SnoopyStyle Quoyle (Kevin Spacey) is a meek man struggling in life after his domineering father. He falls for hard-partying Petal (Cate Blanchett) and they have daughter Bunny together. She sells the six-year old to illegal adoption for $6k and dies in a car crash with her boyfriend. Quoyle's father dies and his half-sister Agnis Hamm (Judi Dench) comes to steal his ashes. Quoyle decides to leave upstate New York to live in the ancestral Quoyle home in Newfoundland with Bunny. Despite being only an inksetter, local paper owner Jack Buggit (Scott Glenn) forces him to write the Shipping News and local car wrecks, real and fake. Tert Card (Pete Postlethwaite) is the hard editor. Beaufield Nutbeem (Rhys Ifans) and Billy Pretty (Gordon Pinsent) are fellow reporters. Quoyle falls for widowerer Wavey Prowse (Julianne Moore). Quoyle struggles to write in the morbid newspaper style until he writes about the Hitler boat. Jack gives him his own column.This is a story of pirates, outlandish tales, and shocking reveals of family traumas. The material is there for something with an unique voice. Kevin Spacey doesn't fit as the meek Quoyle. He's a great actor but he has to really act it up to be this much of a walkover. This movie struggles to find that appealing quirkiness out of these fascinating morbid tales.

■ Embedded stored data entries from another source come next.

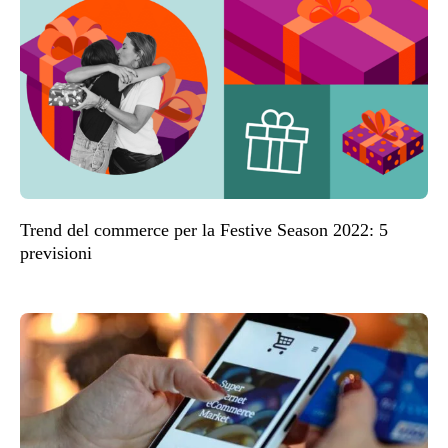
Trend del commerce per la Festive Season 2022: 5
previsioni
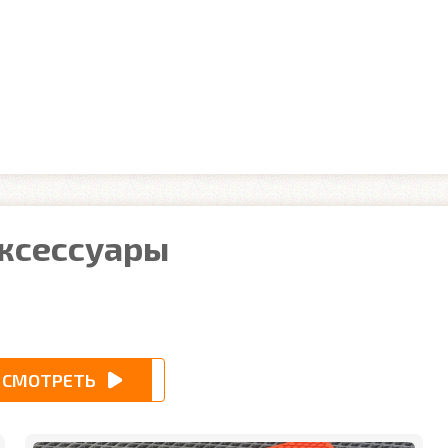
аксессуары
СМОТРЕТЬ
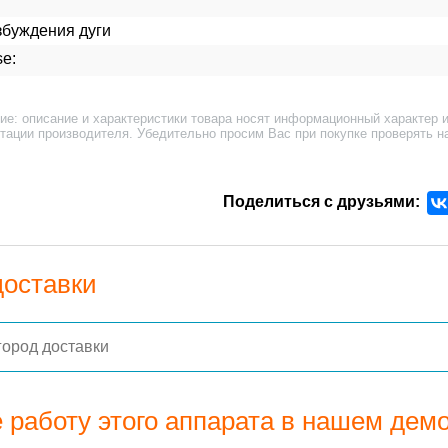
збуждения дуги
e:
ие: описание и характеристики товара носят информационный характер и
тации производителя. Убедительно просим Вас при покупке проверять н
Поделиться с друзьями:
доставки
 работу этого аппарата в нашем дем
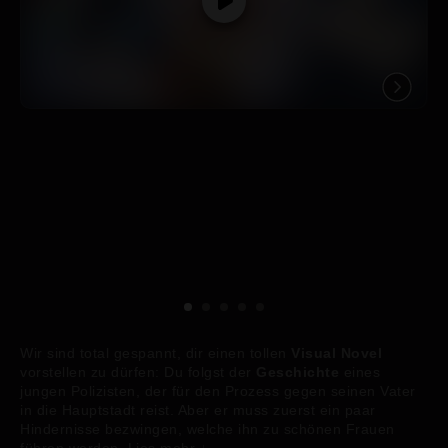
Wir sind total gespannt, dir einen tollen
Visual Novel
vorstellen zu dürfen: Du folgst der
Geschichte
eines
jungen Polizisten, der für den Prozess gegen seinen Vater
in die Hauptstadt reist. Aber er muss zuerst ein paar
Hindernisse bezwingen, welche ihn zu schönen Frauen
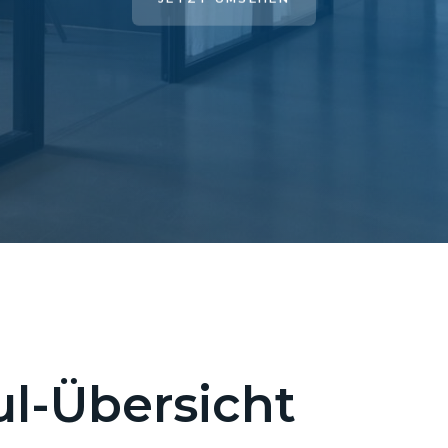
l-Übersicht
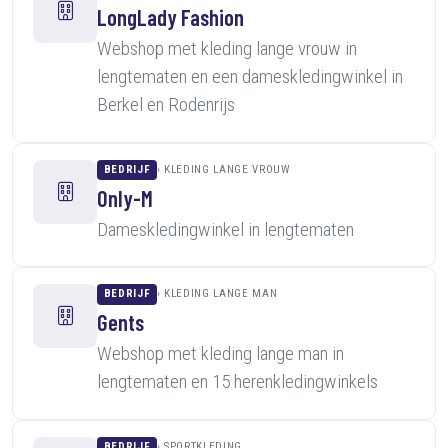
LongLady Fashion
Webshop met kleding lange vrouw in
lengtematen en een dameskledingwinkel in
Berkel en Rodenrijs
BEDRIJF
KLEDING LANGE VROUW
Only-M
Dameskledingwinkel in lengtematen
BEDRIJF
KLEDING LANGE MAN
Gents
Webshop met kleding lange man in
lengtematen en 15 herenkledingwinkels
BEDRIJF
SPORTKLEDING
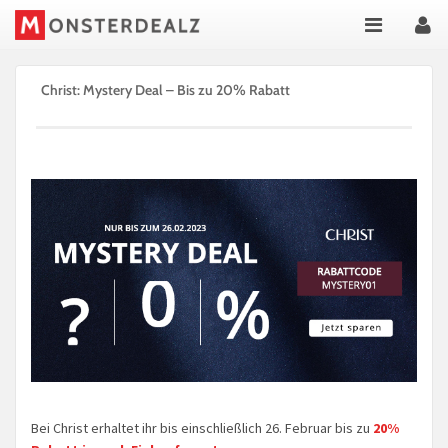
Christ: Mystery Deal – Bis zu 20% Rabatt
Bei Christ erhaltet ihr bis einschließlich 26. Februar bis zu
20%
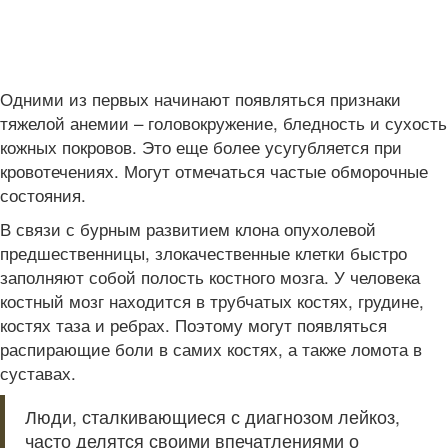
Одними из первых начинают появляться признаки
тяжелой анемии – головокружение, бледность и сухость
кожных покровов. Это еще более усугубляется при
кровотечениях. Могут отмечаться частые обморочные
состояния.
В связи с бурным развитием клона опухолевой
предшественницы, злокачественные клетки быстро
заполняют собой полость костного мозга. У человека
костный мозг находится в трубчатых костях, грудине,
костях таза и ребрах. Поэтому могут появляться
распирающие боли в самих костях, а также ломота в
суставах.
Люди, сталкивающиеся с диагнозом лейкоз,
часто делятся своими впечатлениями о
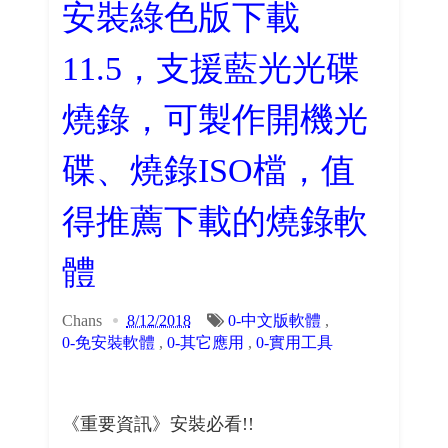
安裝綠色版下載
11.5，支援藍光光碟
燒錄，可製作開機光
碟、燒錄ISO檔，值
得推薦下載的燒錄軟
體
Chans
8/12/2018
0-中文版軟體
,
0-免安裝軟體
,
0-其它應用
,
0-實用工具
《重要資訊》安裝必看!!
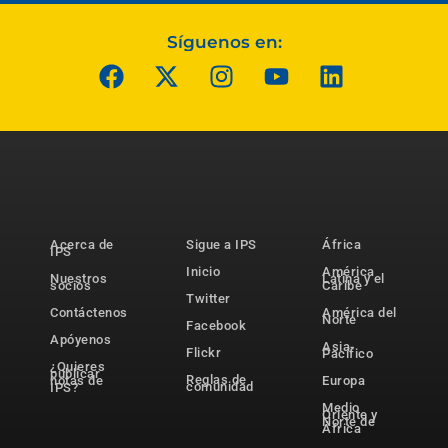
Síguenos en:
Acerca de
Sigue a IPS
África
IPS
Inicio
América
Nuestros
Latina y el
socios
Caribe
Twitter
Contáctenos
América del
Norte
Facebook
Apóyenos
Asia-
Flickr
Pacífico
¿Quieres
publicar
Reglas de
notas de
Europa
comunidad
IPS?
Medio
Oriente y
Norte de
África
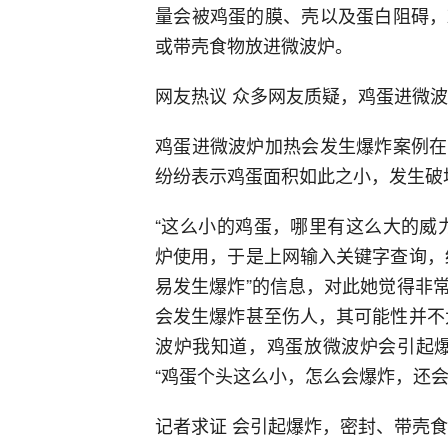
量会被鸡蛋的膜、壳以及蛋白阻碍，
或带壳食物放进微波炉。
网友热议 众多网友质疑，鸡蛋进微波
鸡蛋进微波炉加热会发生爆炸案例在
纷纷表示鸡蛋面积如此之小，发生破
“这么小的鸡蛋，哪里有这么大的威
炉使用，于是上网输入关键字查询，
易发生爆炸”的信息，对此她觉得非
会发生爆炸甚至伤人，其可能性并不
波炉我知道，鸡蛋放微波炉会引起爆
“鸡蛋个头这么小，怎么会爆炸，还
记者求证 会引起爆炸，密封、带壳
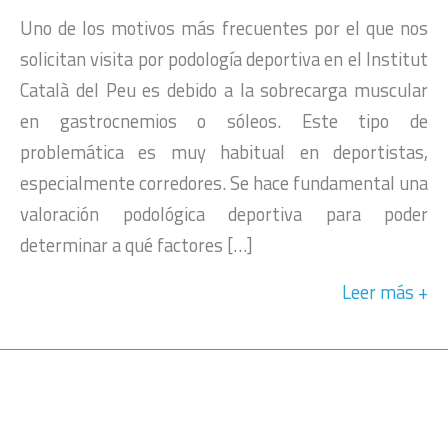
Uno de los motivos más frecuentes por el que nos
solicitan visita por podología deportiva en el Institut
Català del Peu es debido a la sobrecarga muscular
en gastrocnemios o sóleos. Este tipo de
problemática es muy habitual en deportistas,
especialmente corredores. Se hace fundamental una
valoración podológica deportiva para poder
determinar a qué factores […]
Leer más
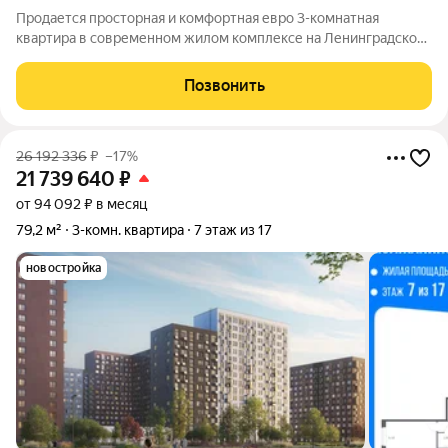
Продается просторная и комфортная евро 3-комнатная
квартира в современном жилом комплексе на Ленинградское
ш., 229Ак2. Общая площадь составляет 50,4 м, из которых 33,6
м - жилая. Квартира расположена на 14 этаже 17-этажного
Позвонить
дома, построенного в 2025
26 192 336
₽
–17%
21 739 640
₽
от 94 092 ₽ в месяц
79,2 м²
3-комн. квартира
7 этаж из 17
новостройка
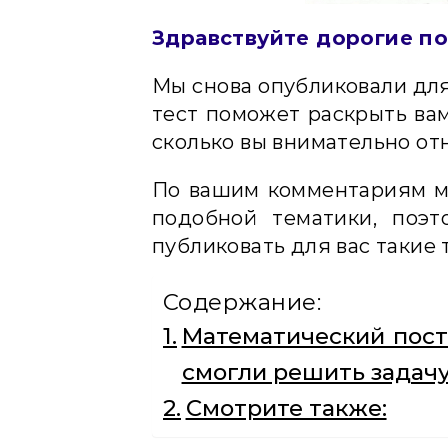
Здравствуйте дорогие по
Мы снова опубликовали для
тест поможет раскрыть вам
сколько вы внимательно от
По вашим комментариям мы
подобной тематики, поэ
публиковать для вас такие 
Содержание:
Математический пост
смогли решить задачу 
Смотрите также:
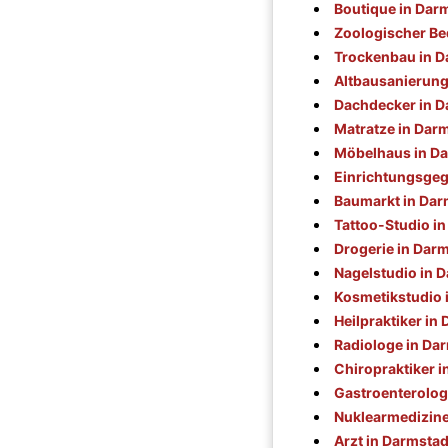
Boutique in Dar
Zoologischer Be
Trockenbau in D
Altbausanierung
Dachdecker in D
Matratze in Dar
Möbelhaus in D
Einrichtungsgeg
Baumarkt in Dar
Tattoo-Studio i
Drogerie in Dar
Nagelstudio in 
Kosmetikstudio 
Heilpraktiker in
Radiologe in Da
Chiropraktiker i
Gastroenterolog
Nuklearmedizine
Arzt in Darmstad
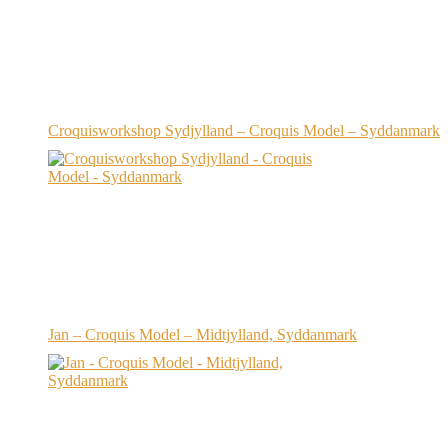
Croquisworkshop Sydjylland – Croquis Model – Syddanmark
Jan – Croquis Model – Midtjylland, Syddanmark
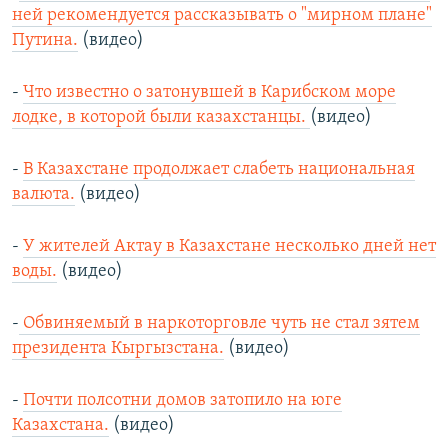
ней рекомендуется рассказывать о "мирном плане"
Путина.
(видео)
-
Что известно о затонувшей в Карибском море
лодке, в которой были казахстанцы.
(видео)
-
В Казахстане продолжает слабеть национальная
валюта.
(видео)
-
У жителей Актау в Казахстане несколько дней нет
воды.
(видео)
-
Обвиняемый в наркоторговле чуть не стал зятем
президента Кыргызстана.
(видео)
-
Почти полсотни домов затопило на юге
Казахстана.
(видео)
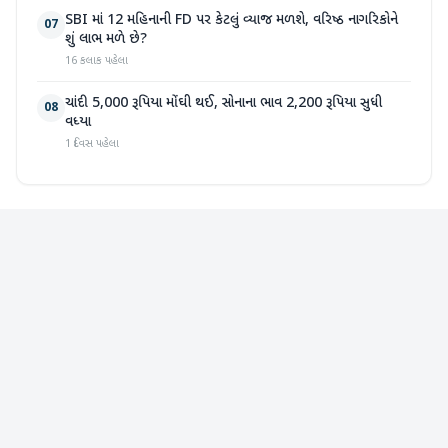
SBI માં 12 મહિનાની FD પર કેટલું વ્યાજ મળશે, વરિષ્ઠ નાગરિકોને
07
શું લાભ મળે છે?
16 કલાક પહેલા
ચાંદી 5,000 રૂપિયા મોંઘી થઈ, સોનાના ભાવ 2,200 રૂપિયા સુધી
08
વધ્યા
1 દિવસ પહેલા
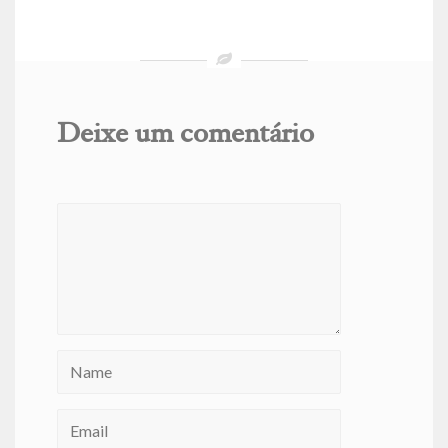
Deixe um comentário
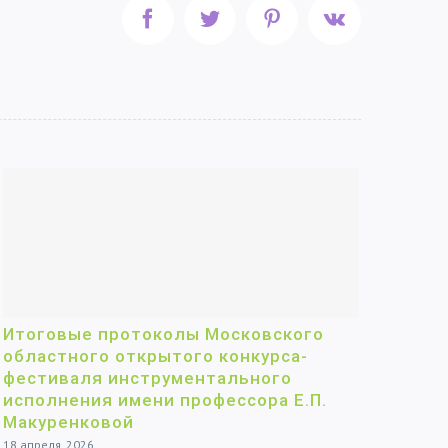
Facebook
Twitter
Pinterest
Vk
Итоговые протоколы Московского
областного открытого конкурса-
фестиваля инструментального
исполнения имени профессора Е.П.
Макуренковой
18 апреля, 2026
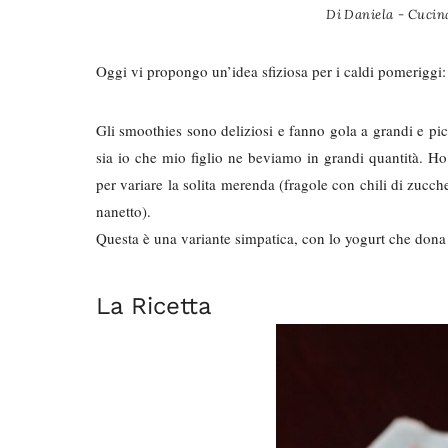
Di
Daniela - Cucina
Oggi vi propongo un’idea sfiziosa per i caldi pomeriggi
Gli smoothies sono deliziosi e fanno gola a grandi e pic
sia io che mio figlio ne beviamo in grandi quantità. H
per variare la solita merenda (fragole con chili di zucc
nanetto).
Questa è una variante simpatica, con lo yogurt che dona u
La Ricetta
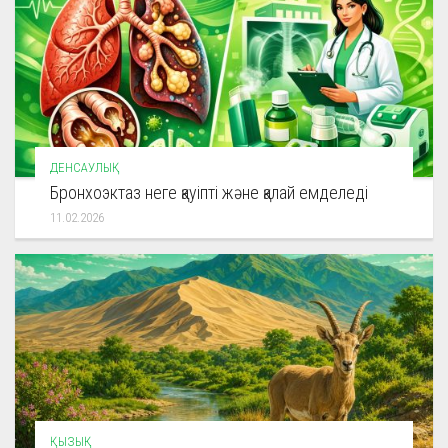
ДЕНСАУЛЫҚ
Бронхоэктаз неге қауіпті және қалай емделеді
11.02.2026
ҚЫЗЫҚ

worldofgabby The novel "The Shipping News" caused quite a splash when it was published. I never read it. I remember hearing about a movie being made from the book, and then not hearing much more about it. Now I know why. The film is a queasy concoction of human depravity, despair, beautiful scenery, colorful stereotypical characters, and clairvoyance. Kevin Spacey and Julianne Moore, two of my favorite actors, perform as if they are on Thorazine, and Judy Dench hams it up shamelessly (to her credit, she deepens up a bit towards the end.) I began to feel displaced, as if I wound up in a cold climate when I expected to be in Macondo. Magical Realism very far afield. I suffered through the entire movie out of laziness and masochism, hoping that at least one of the characters would be put out of their misery at its end.
pc95 "The Shipping News" is a fairly good movie which starts out strongly, but about halfway through edges into TV drama territory in style. It's the sort of movie that becomes middle of the road despite good performances and here and there shows some solid photography. The problem at the core are the main characters, especially Spacey whose simpleton-type character wears pretty thin over the duration of the movie. Along with that is the run-of-mill romance with Julianne Moore's small town widow. Their development is rather unbelievable and uninteresting as well as Spacey's acting with his character's daughter at times OK, and at other times painful. The movie luckily has some fine supporting cast, particularly Rhys Ivans and the great Pete Postlethwaite as well as Judi Dench. Overall the movie isn't really a disappointment with some great seasonal appeal, but unfortunately runs long.